How to Detect Asteroid Threat

In the ongoing background noise of potential natural disasters vying for your attention — hurricanes, tornadoes, earthquakes, lightning strikes — the idea that a random piece of rock from outer space will cross paths with Earth is most likely a distant worry.

In 2013, the Rochester team of Craig McMurtry, a senior engineer; Judith Pipher, professor emerita; and Bill Forrest, professor emeritus, along with Mainzer and other researchers reported an important breakthrough in that effort: a new generation of sensors appears ready to serve as the electronic eyes of a mission designed to hunt for “near-Earth objects.”

With initial funding from NASA, the group, all in the Department of Physics and Astronomy at Rochester, is proposing a new space-based telescope that would sit close to Earth’s orbit and use infrared sensors to scan the sky for asteroids on a possible collision course with Earth. Named NEOCam, or “Near-Earth Object Camera,” the mission would be able to detect objects that have a diameter of 30 to 50 meters, about the size of an office building.

In an open-access paper published in a special section of Optical Engineering in September 2013, the Rochester team reported that the new sensors could operate comfortably at about 40 degrees above absolute zero, the temperature at which most space-based telescopes eventually live out their lives in space. The ability to operate at 40 degrees Kelvin means NEOCam would not have to carry an artificial coolant such as liquid helium or solid hydrogen, a requirement for silicon-based arrays, which operate best at 10 degrees or less above absolute zero.

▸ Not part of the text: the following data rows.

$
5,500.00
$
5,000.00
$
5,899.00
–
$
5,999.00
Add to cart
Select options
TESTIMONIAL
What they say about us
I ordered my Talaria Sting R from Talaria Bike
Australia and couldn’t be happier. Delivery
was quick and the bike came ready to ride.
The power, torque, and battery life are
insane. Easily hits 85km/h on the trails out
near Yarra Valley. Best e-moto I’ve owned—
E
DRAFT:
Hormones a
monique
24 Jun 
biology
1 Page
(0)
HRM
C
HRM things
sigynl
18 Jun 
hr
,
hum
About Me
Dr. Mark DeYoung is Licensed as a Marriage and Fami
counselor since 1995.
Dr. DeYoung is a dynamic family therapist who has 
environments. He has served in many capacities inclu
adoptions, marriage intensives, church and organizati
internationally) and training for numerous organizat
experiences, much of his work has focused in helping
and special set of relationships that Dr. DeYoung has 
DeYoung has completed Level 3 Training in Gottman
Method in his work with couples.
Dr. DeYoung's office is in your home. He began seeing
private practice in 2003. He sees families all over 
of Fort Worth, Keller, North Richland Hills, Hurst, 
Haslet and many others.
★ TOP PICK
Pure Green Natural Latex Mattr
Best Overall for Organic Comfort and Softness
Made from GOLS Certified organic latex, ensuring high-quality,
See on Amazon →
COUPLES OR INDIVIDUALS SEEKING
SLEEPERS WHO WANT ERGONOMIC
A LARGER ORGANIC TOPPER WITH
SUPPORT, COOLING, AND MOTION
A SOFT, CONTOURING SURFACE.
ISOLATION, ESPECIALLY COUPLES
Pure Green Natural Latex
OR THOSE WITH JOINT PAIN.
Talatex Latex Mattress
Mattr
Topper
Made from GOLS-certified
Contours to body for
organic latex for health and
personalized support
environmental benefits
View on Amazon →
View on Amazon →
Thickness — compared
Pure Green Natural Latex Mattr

The team worked with Teledyne Imaging Sensors to develop and test the new sensors. If all goes as planned, the new detectors will be capable of capturing 16 megapixels of light and will be paired with a complement of sensors at a shorter wavelength to allow for more precise measurement of asteroids.

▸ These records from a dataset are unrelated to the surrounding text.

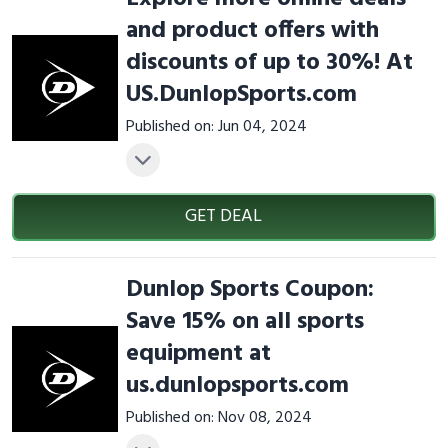
and product offers with
discounts of up to 30%! At
US.DunlopSports.com
Published on: Jun 04, 2024
GET DEAL
Dunlop Sports Coupon:
Save 15% on all sports
equipment at
us.dunlopsports.com
Published on: Nov 08, 2024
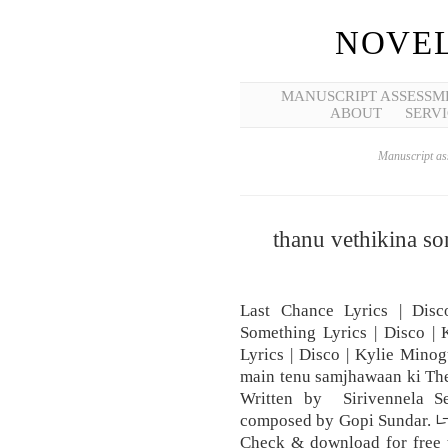
NOVEL
MANUSCRIPT ASSESSM
ABOUT
SERVI
Manuscript ass
thanu vethikina so
Last Chance Lyrics | Dis
Something Lyrics | Disco |
Lyrics | Disco | Kylie Minog
main tenu samjhawaan ki The
Written by Sirivennela S
composed by Gopi Sundar. 
Check & download for free th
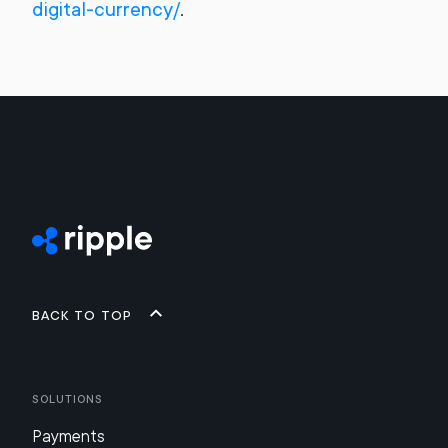
digital-currency/
.
Back to top
Solutions
Payments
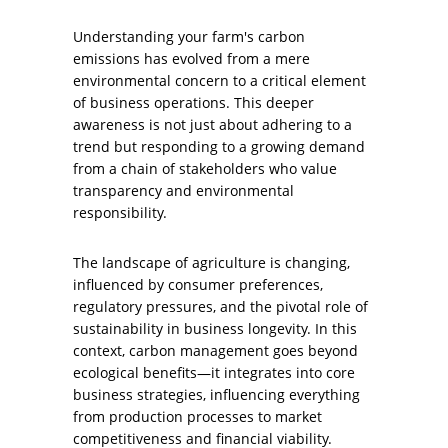
Understanding your farm's carbon
emissions has evolved from a mere
environmental concern to a critical element
of business operations. This deeper
awareness is not just about adhering to a
trend but responding to a growing demand
from a chain of stakeholders who value
transparency and environmental
responsibility.
The landscape of agriculture is changing,
influenced by consumer preferences,
regulatory pressures, and the pivotal role of
sustainability in business longevity. In this
context, carbon management goes beyond
ecological benefits—it integrates into core
business strategies, influencing everything
from production processes to market
competitiveness and financial viability.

As science gets better at detecting asteroids and tracking their orbits, a warning system could be put in place that gives people more options for dealing with potential impacts. For larger impacts, trying to divert the objects might be possible. For smaller objects, a future system could provide enough warning for people to get out of harm’s way.

In February 2013 an asteroid 17 to 20 meters in diameter entered the atmosphere over the Ural region of Russia and exploded about 30 miles from the city of Chelyabinsk.